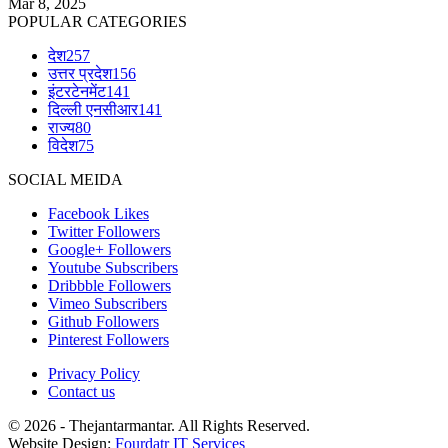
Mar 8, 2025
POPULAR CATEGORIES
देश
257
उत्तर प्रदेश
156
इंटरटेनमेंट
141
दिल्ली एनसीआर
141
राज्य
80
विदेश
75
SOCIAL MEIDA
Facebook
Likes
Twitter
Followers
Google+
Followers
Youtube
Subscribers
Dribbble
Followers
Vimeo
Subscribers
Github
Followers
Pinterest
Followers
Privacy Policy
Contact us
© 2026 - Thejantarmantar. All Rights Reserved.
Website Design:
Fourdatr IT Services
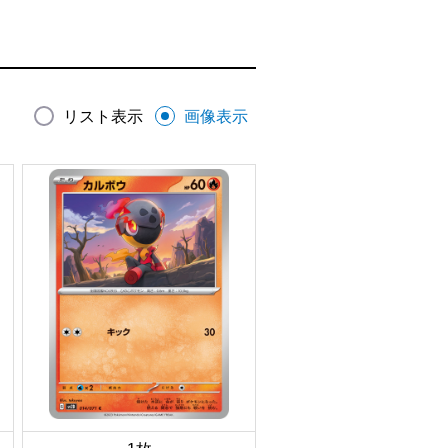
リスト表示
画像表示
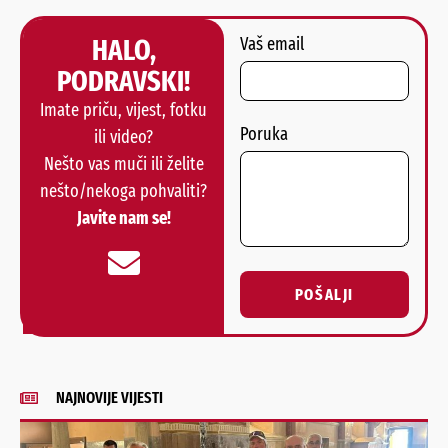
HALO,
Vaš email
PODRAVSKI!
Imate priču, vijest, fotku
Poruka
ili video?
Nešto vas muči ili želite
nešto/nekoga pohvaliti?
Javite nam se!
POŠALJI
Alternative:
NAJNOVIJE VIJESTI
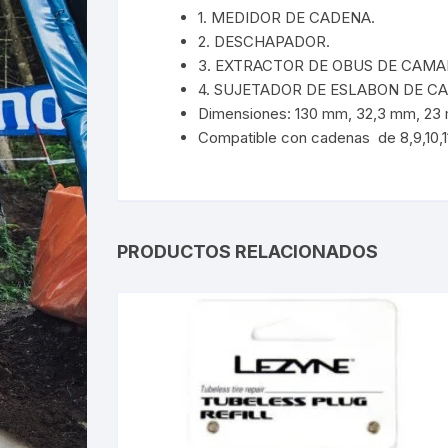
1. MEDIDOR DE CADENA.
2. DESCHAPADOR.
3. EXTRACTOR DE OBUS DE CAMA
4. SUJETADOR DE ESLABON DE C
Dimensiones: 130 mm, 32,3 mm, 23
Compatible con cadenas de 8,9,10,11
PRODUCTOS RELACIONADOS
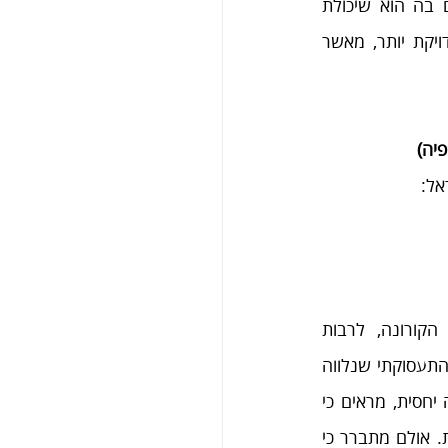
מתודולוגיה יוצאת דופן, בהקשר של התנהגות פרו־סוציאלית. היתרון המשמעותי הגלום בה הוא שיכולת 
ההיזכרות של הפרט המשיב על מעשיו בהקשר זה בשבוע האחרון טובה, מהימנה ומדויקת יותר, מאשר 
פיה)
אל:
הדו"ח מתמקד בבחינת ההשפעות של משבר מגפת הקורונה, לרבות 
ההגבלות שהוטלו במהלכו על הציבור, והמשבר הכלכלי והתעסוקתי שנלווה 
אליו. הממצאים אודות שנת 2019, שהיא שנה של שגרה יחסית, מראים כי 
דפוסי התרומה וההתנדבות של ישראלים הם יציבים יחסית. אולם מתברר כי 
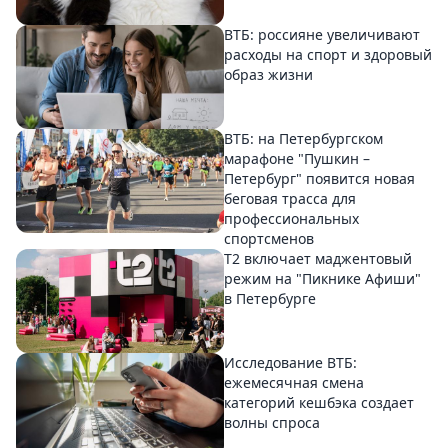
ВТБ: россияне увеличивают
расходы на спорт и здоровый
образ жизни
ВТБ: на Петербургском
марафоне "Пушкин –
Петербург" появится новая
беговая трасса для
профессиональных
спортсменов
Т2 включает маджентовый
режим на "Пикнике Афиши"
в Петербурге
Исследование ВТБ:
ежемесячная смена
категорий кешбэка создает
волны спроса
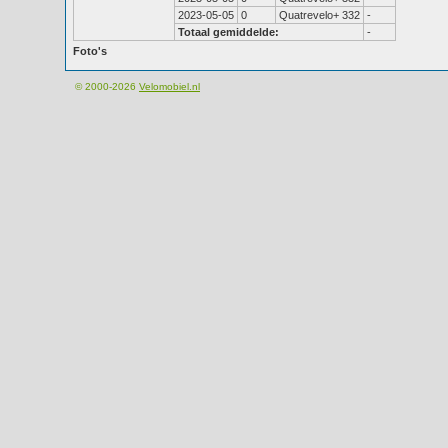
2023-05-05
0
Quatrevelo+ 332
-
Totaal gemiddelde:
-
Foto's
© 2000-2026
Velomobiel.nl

■ ■ ■

Go through the lines of the material, counting those with the word "בהקשר"; afterward give only the total.

• _SOLUTION FOR THIS PROBLEM_: 2